上記油圧モータの回転はカップリングを介して発電機を回転させ、ここで発生した電力はバッテリに充電し、電気自動車の走行用モータその他の電力として供給する。このように、今後益々開発が必要とされる電気自動車の場合、1回の充電でどれだけ走行距離を伸ばせるかが普及の鍵となっているが、本発明のサスペンション油圧発電システムを利用すれば走行しながら、その走行に対してエネルギーの消費をしないシステムからのエネルギー供給が叶うため、相対的に航続距離が伸びることとなる。

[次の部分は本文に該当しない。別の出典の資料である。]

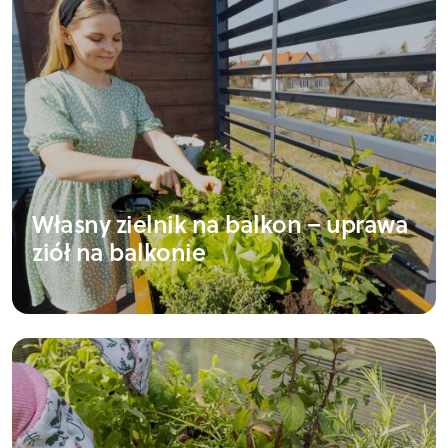
Własny zielnik na balkon – uprawa
ziół na balkonie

またハイブリッド車は、走行は電動モータで行い発電を従来のガソリンエンジンが発電機を回して行ない、発電した電力をバッテリに充電しその充電された電力で電動モータを回して走行している。ここではバッテリの充電量が少なくなった場合にエンジンを始動させ発電を行う。バッテリが満充電になればエンジンは停止し、総合的にエンジンの始動時間を減らして燃費を良くしている。

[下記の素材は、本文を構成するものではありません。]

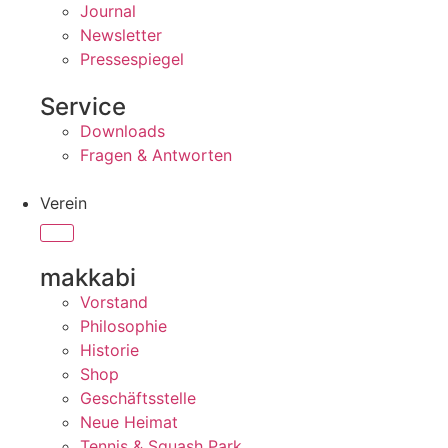
Journal
Newsletter
Pressespiegel
Service
Downloads
Fragen & Antworten
Verein
makkabi
Vorstand
Philosophie
Historie
Shop
Geschäftsstelle
Neue Heimat
Tennis & Squash Park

ここに本発明におけるサスペンション油圧発電システムを併用すれば、通常走行中に油圧モータで発電機を回し充電を行い、それでもバッテリの充電量が足りなくなった場合エンジンを始動すれば、総合的にますます燃料の消費量が減り燃費の向上が得られる。
本発明におけるサスペンション油圧発電システムではサスペンションの上下運動のエネルギーを一旦油圧に変換し、その圧油で直接油圧モータを駆動し発電を行っているため、例えば小刻みな路面の振動さえも圧油に変換することができ、且つ高速走行時の高周波の振動や車輪の突き上げ状態でのピーク振動もアキュームレータで吸収し一時蓄積を行うことでエネルギー損失の少ないシステムを形成している。
また、同じく本発明におけるサスペンション油圧発電システムでは発電量はその搭載する自動車の車体重量に関係しているため、重量の重い大型車やトレーラなど車輪が多数搭載した車ほど発電量は大きくなる。そのためバッテリの搭載量も少なく設定でき全体重量の軽減に繋がりエネルギー消費も抑えることが出来る。
また、列車や電車の場合、発電所から供給された電力を架線から取り込み電動機を回して走行するが、本発明のサスペンション油圧発電システムを搭載すれば相対的に消費電力を抑えることができエネルギーの消費を減らすことができる。
以下、本発明の実施の形態について、図面に基づいて説明する。
(実施の形態1)
図1は、本発明の実施の形態1におけるサスペンション油圧発電システムで電気自動車の乗用車用フロントサスペンションを模式的に示す斜視図である。図3は同じく本発明の実施の形態1におけるサスペンション油圧発電システムのサスペンションと油圧回路の動作原理を示すJIS油圧記号回路図である。図4は同じく本発明の実施の形態1におけるサスペンション油圧発電システムの自動車1台分の全体油圧経路を示すJIS油圧記号回路図である。
まず図1では通常の車輪を支える機構として上部はストラット形コイルサスペンション8aのアッパーマウント25で車体と連結し、下部をロアアーム4に対してボールジョイント27で連結し車輪の自由動作を支えている。このロアアームは支点3で車体と連結固定し、前記アッパーマウント25と供に3点支持を形成し車輪を支えている。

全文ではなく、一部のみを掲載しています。